Among the records that follow, find each line holding the word "mientras" and copy it.

DATA RECORDS
↓
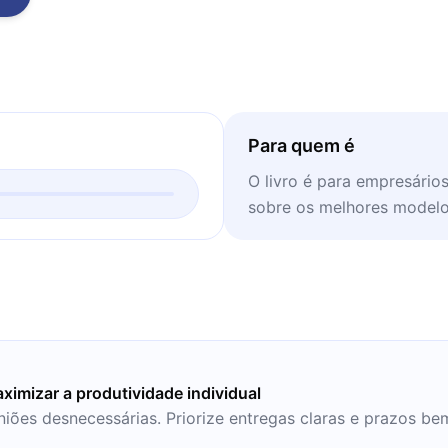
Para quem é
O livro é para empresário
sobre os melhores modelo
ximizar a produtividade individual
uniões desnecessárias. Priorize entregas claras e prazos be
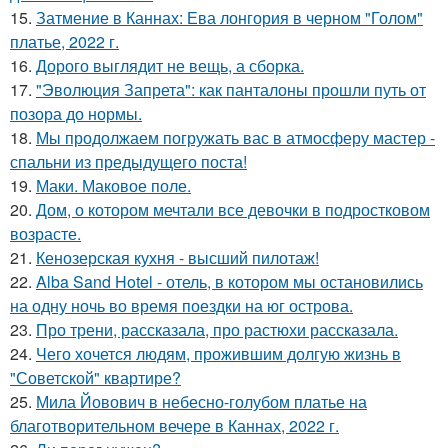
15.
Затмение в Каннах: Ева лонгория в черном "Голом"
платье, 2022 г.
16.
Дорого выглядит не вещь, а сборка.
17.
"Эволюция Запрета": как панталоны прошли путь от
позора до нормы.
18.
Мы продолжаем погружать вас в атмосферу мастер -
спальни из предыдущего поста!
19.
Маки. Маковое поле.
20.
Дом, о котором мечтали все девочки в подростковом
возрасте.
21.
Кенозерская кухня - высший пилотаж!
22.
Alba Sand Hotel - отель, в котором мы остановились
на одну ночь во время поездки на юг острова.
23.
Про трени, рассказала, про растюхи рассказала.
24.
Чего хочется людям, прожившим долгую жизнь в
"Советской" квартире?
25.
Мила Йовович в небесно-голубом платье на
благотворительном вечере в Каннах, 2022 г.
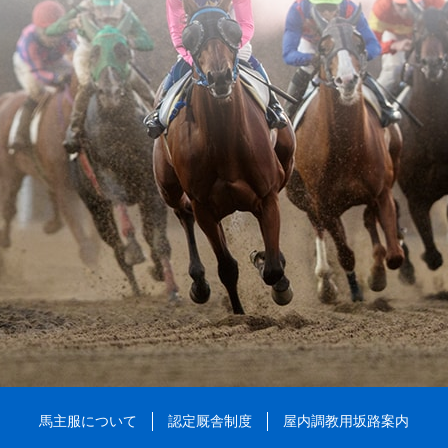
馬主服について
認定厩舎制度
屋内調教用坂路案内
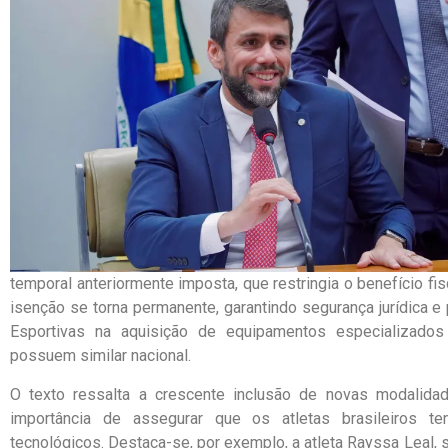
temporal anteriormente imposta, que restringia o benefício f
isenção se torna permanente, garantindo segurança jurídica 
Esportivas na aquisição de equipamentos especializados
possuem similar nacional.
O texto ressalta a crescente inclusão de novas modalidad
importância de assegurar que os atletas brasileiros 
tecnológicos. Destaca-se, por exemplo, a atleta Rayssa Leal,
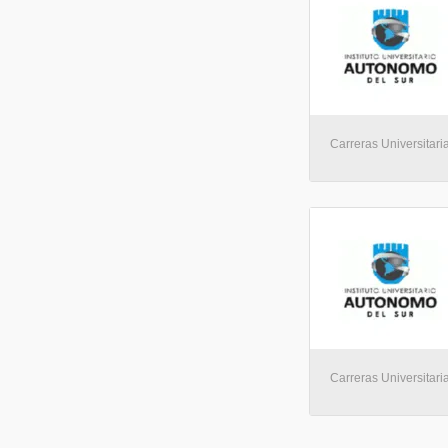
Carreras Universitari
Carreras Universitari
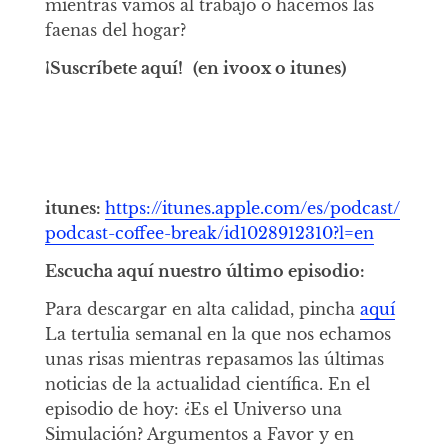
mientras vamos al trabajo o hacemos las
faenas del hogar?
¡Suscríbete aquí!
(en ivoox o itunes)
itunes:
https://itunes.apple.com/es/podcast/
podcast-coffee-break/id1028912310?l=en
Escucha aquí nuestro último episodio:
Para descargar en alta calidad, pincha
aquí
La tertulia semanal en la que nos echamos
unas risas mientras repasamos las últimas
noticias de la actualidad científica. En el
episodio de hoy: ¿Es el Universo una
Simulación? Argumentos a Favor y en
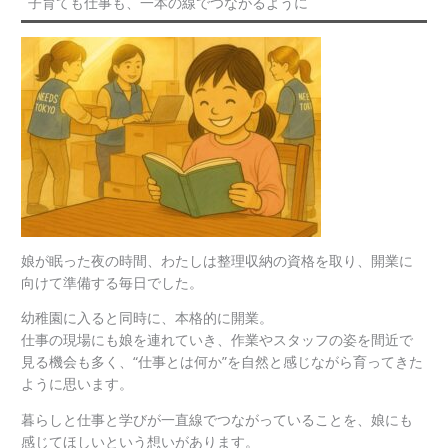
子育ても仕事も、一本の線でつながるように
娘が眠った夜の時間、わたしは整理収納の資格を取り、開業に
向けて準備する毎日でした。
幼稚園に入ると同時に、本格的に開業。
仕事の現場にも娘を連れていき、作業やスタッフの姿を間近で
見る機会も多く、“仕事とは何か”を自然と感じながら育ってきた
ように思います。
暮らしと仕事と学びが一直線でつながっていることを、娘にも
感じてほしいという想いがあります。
↑
WRITTEN RESPONSE
mientras vamos al trabajo o hacemos las
unas risas mientras repasamos las últimas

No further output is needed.